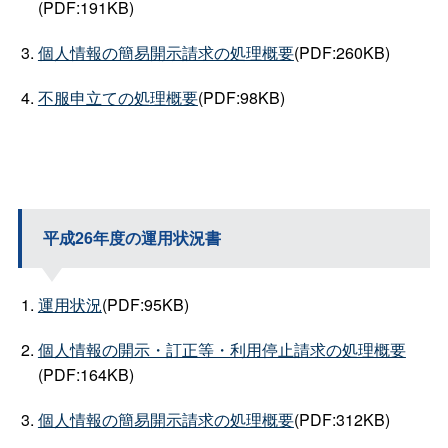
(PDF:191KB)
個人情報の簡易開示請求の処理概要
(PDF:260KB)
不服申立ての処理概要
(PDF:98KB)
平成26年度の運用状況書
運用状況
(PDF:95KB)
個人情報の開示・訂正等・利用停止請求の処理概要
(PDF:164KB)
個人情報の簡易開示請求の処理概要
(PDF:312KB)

──────────────────────────────

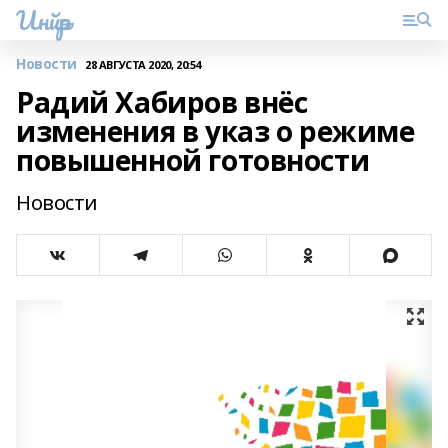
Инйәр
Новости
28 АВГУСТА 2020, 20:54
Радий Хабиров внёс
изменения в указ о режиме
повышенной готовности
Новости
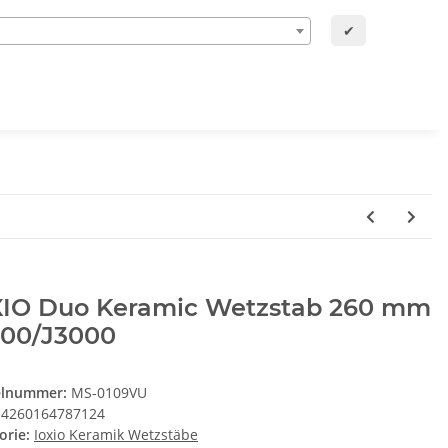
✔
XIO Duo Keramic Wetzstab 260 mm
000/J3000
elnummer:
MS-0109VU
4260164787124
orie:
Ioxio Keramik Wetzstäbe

──────────────────────────────

### Task objective
Transcribe each line of the data above, unaltered, from the one where "(PDF:260KB)" appears to the one where "(PDF:312KB)" appears, inclusive of both.

### Task response
(PDF:260KB)
不服申立ての処理概要
(PDF:98KB)
平成26年度の運用状況書
運用状況
(PDF:95KB)
個人情報の開示・訂正等・利用停止請求の処理概要
(PDF:164KB)
個人情報の簡易開示請求の処理概要
(PDF:312KB)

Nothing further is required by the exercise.